* [Entries shown]:

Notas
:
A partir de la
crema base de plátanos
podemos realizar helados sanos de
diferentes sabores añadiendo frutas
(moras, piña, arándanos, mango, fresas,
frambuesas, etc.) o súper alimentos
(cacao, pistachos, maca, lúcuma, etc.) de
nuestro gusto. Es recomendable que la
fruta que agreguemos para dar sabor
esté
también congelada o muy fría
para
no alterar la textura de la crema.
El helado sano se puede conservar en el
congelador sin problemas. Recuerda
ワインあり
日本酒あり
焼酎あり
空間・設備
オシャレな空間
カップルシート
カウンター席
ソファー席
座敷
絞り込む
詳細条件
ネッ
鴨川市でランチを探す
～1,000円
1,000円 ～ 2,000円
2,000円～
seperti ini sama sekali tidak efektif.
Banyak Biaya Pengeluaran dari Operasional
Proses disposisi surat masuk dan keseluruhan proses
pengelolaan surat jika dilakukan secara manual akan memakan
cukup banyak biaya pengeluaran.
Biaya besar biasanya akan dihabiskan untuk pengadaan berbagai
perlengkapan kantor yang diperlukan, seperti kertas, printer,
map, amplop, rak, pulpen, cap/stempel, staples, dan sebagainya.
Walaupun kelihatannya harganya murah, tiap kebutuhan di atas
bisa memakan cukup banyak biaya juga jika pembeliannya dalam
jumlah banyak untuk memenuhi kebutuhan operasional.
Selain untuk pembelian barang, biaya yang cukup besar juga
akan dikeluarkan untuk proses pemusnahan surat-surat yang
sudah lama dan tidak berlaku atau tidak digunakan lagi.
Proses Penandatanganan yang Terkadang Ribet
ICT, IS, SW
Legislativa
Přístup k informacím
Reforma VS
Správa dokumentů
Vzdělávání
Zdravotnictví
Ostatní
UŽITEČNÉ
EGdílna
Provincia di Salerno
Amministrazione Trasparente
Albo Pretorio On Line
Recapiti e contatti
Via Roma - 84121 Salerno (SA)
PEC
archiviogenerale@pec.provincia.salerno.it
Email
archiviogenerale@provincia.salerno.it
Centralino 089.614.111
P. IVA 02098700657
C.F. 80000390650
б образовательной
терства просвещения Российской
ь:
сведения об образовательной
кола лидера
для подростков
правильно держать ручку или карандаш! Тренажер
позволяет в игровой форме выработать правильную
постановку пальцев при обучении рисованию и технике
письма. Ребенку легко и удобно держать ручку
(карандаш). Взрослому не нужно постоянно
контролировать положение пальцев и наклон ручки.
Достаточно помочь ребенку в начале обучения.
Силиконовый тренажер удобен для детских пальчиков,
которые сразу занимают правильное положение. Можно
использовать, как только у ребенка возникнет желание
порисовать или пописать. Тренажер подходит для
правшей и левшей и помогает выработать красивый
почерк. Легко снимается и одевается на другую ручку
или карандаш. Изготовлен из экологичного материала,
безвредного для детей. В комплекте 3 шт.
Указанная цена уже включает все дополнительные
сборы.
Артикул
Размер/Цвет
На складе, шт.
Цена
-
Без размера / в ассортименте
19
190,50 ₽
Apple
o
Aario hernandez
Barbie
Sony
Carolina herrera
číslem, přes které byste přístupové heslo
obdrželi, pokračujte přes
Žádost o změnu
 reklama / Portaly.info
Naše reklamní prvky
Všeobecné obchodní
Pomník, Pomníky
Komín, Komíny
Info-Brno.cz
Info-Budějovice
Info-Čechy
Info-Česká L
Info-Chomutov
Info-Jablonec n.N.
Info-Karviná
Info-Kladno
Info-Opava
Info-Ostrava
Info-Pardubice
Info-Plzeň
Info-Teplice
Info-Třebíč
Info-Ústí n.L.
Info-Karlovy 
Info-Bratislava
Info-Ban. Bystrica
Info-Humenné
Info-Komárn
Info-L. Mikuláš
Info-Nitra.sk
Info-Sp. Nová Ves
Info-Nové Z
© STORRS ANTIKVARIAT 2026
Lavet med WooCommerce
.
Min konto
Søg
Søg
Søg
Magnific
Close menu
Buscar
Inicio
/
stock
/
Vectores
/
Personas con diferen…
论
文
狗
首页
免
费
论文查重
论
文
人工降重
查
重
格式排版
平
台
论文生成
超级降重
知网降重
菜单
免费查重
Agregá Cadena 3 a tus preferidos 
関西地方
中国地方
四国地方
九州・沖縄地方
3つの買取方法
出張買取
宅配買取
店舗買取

* [Task]: In the answer, every line above should be retyped exactly.

* [Answer]:
Notas
:
A partir de la
crema base de plátanos
podemos realizar helados sanos de
diferentes sabores añadiendo frutas
(moras, piña, arándanos, mango, fresas,
frambuesas, etc.) o súper alimentos
(cacao, pistachos, maca, lúcuma, etc.) de
nuestro gusto. Es recomendable que la
fruta que agreguemos para dar sabor
esté
también congelada o muy fría
para
no alterar la textura de la crema.
El helado sano se puede conservar en el
congelador sin problemas. Recuerda
ワインあり
日本酒あり
焼酎あり
空間・設備
オシャレな空間
カップルシート
カウンター席
ソファー席
座敷
絞り込む
詳細条件
ネッ
鴨川市でランチを探す
～1,000円
1,000円 ～ 2,000円
2,000円～
seperti ini sama sekali tidak efektif.
Banyak Biaya Pengeluaran dari Operasional
Proses disposisi surat masuk dan keseluruhan proses
pengelolaan surat jika dilakukan secara manual akan memakan
cukup banyak biaya pengeluaran.
Biaya besar biasanya akan dihabiskan untuk pengadaan berbagai
perlengkapan kantor yang diperlukan, seperti kertas, printer,
map, amplop, rak, pulpen, cap/stempel, staples, dan sebagainya.
Walaupun kelihatannya harganya murah, tiap kebutuhan di atas
bisa memakan cukup banyak biaya juga jika pembeliannya dalam
jumlah banyak untuk memenuhi kebutuhan operasional.
Selain untuk pembelian barang, biaya yang cukup besar juga
akan dikeluarkan untuk proses pemusnahan surat-surat yang
sudah lama dan tidak berlaku atau tidak digunakan lagi.
Proses Penandatanganan yang Terkadang Ribet
ICT, IS, SW
Legislativa
Přístup k informacím
Reforma VS
Správa dokumentů
Vzdělávání
Zdravotnictví
Ostatní
UŽITEČNÉ
EGdílna
Provincia di Salerno
Amministrazione Trasparente
Albo Pretorio On Line
Recapiti e contatti
Via Roma - 84121 Salerno (SA)
PEC
archiviogenerale@pec.provincia.salerno.it
Email
archiviogenerale@provincia.salerno.it
Centralino 089.614.111
P. IVA 02098700657
C.F. 80000390650
б образовательной
терства просвещения Российской
ь:
сведения об образовательной
кола лидера
для подростков
правильно держать ручку или карандаш! Тренажер
позволяет в игровой форме выработать правильную
постановку пальцев при обучении рисованию и технике
письма. Ребенку легко и удобно держать ручку
(карандаш). Взрослому не нужно постоянно
контролировать положение пальцев и наклон ручки.
Достаточно помочь ребенку в начале обучения.
Силиконовый тренажер удобен для детских пальчиков,
которые сразу занимают правильное положение. Можно
использовать, как только у ребенка возникнет желание
порисовать или пописать. Тренажер подходит для
правшей и левшей и помогает выработать красивый
почерк. Легко снимается и одевается на другую ручку
или карандаш. Изготовлен из экологичного материала,
безвредного для детей. В комплекте 3 шт.
Указанная цена уже включает все дополнительные
сборы.
Артикул
Размер/Цвет
На складе, шт.
Цена
-
Без размера / в ассортименте
19
190,50 ₽
Apple
o
Aario hernandez
Barbie
Sony
Carolina herrera
číslem, přes které byste přístupové heslo
obdrželi, pokračujte přes
Žádost o změnu
 reklama / Portaly.info
Naše reklamní prvky
Všeobecné obchodní
Pomník, Pomníky
Komín, Komíny
Info-Brno.cz
Info-Budějovice
Info-Čechy
Info-Česká L
Info-Chomutov
Info-Jablonec n.N.
Info-Karviná
Info-Kladno
Info-Opava
Info-Ostrava
Info-Pardubice
Info-Plzeň
Info-Teplice
Info-Třebíč
Info-Ústí n.L.
Info-Karlovy 
Info-Bratislava
Info-Ban. Bystrica
Info-Humenné
Info-Komárn
Info-L. Mikuláš
Info-Nitra.sk
Info-Sp. Nová Ves
Info-Nové Z
© STORRS ANTIKVARIAT 2026
Lavet med WooCommerce
.
Min konto
Søg
Søg
Søg
Magnific
Close menu
Buscar
Inicio
/
stock
/
Vectores
/
Personas con diferen…
论
文
狗
首页
免
费
论文查重
论
文
人工降重
查
重
格式排版
平
台
论文生成
超级降重
知网降重
菜单
免费查重
Agregá Cadena 3 a tus preferidos 
関西地方
中国地方
四国地方
九州・沖縄地方
3つの買取方法
出張買取
宅配買取
店舗買取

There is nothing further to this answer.